Cours du beurre soutenus et Europe et Océanie, redressement aux États-Unis
Après les dynamiques divergentes observées début 2025, les cotations du beurre se raffermissent chez les principaux exportateurs. En juin 2025, les cours étasuniens du beurre ont affiché une nette progression sur un mois (+5% /mai 2025 mais -23% /juin 2024, à 4 868 €/t). Les cotations étaient toujours soutenues dans l’UE (+1% /mai 2025 et +16% /juin 2024, à 7 380 €/t), où les stocks industriels restaient limités et la demande à l’import grandissante. En Nouvelle-Zélande, la demande à l’export soutenait encore les cours, proche du niveau record de juin 2024 (= /mai 2025 et -1% /juin 2024, à 6 936 €/t).

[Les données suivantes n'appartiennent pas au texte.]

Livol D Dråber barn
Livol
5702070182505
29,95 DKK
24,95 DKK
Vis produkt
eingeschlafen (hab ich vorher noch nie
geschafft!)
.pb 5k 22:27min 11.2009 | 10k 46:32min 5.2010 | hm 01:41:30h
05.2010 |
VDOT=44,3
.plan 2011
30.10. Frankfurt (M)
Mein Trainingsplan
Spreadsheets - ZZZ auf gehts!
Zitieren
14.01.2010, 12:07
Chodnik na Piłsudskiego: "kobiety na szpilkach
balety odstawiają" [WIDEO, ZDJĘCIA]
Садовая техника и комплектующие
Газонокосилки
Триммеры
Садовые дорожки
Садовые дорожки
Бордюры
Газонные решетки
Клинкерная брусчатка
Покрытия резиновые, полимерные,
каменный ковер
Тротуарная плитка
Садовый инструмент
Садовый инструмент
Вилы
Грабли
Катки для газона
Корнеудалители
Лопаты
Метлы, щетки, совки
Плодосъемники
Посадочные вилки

Aux États-Unis comme en Nouvelle-Zélande, la demande internationale participe grandement à l’orientation des cours du beurre. Entre janvier et mai 2025, les exportations de beurre et de butter-oil depuis les États-Unis ont atteint 40 000 tonnes (x2,7 /2024) quand celles depuis la Nouvelle-Zélande flirtaient avec les 220 000 tonnes (+14%). En parallèle, le manque de disponibilités en UE a participé à la nette progression de beurre et de butter-oil. Sur les 28 premières semaines de 2025, les importations de beurre et de butter-oil de l’UE-27 ont dépassé 24 500 tonnes (x2,7 /2024). Les principaux fournisseurs étant le Royaume-Uni (+9% /2024 à 8,9 kt), la Nouvelle-Zélande (x20 à 6,7 kt) et l’Ukraine (x19 à 4,8 kt). Ces trois partenaires bénéficiant d’un accès préférentiel au marché européen.

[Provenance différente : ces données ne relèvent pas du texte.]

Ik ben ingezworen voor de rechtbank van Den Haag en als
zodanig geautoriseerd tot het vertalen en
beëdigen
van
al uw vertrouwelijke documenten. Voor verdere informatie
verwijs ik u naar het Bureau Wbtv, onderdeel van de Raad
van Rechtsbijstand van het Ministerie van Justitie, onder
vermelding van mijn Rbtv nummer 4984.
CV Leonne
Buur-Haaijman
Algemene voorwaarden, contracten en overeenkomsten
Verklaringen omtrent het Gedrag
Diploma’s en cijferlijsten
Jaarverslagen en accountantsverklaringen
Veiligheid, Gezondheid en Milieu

Convergence des cours de la poudre maigre
En juin 2025, les cotations de la poudre maigre ont suivi des évolutions variées pour converger au même niveau de prix, entre 2 400 et 2 500 €/t. Aux États-Unis, après une baisse marquée au premier trimestre, le cours de la poudre maigre s’est redressé (+3% /mai 2025 et = /juin 2024, à 2 415 €/t) avec une demande intérieure un peu plus ferme. En Europe, la vigueur de l’euro rend la poudre maigre européenne moins compétitive sur le marché mondial et la cotation poursuit sa tendance à un léger repli (-1% /mai 2025 et -1% /juin 2024, à 2 430 €/t). En Nouvelle-Zélande, la demande à l’export a légèrement fléchi (31 kt expédiées en mai 2025, soit -13% /2024). Ainsi, le cours de la poudre maigre était en baisse pour le 3ème mois consécutif en juin 2025, à 2 470 €/t (-6% /mai 2025 et -2% /juin 2024).

Lors de l’enchère début juillet sur le marché à terme du Global Dairy Trade, seule l’indice de prix pour le contrat de septembre avait augmenté, de façon limitée (+0,2%). A contrario, les indices de prix pour les contrats d’août, octobre, novembre et décembre étaient en baisse (de respectivement 0,5%, 2,2%, 5,1% et 4,1%). Fait notable d’après l’USDA, seule de la poudre écrémée européenne a fait l’objet d’échanges pour le contrat d’août. Aucune poudre d’Océanie n’a été échangée, signe d’une faible appétence pour ce produit.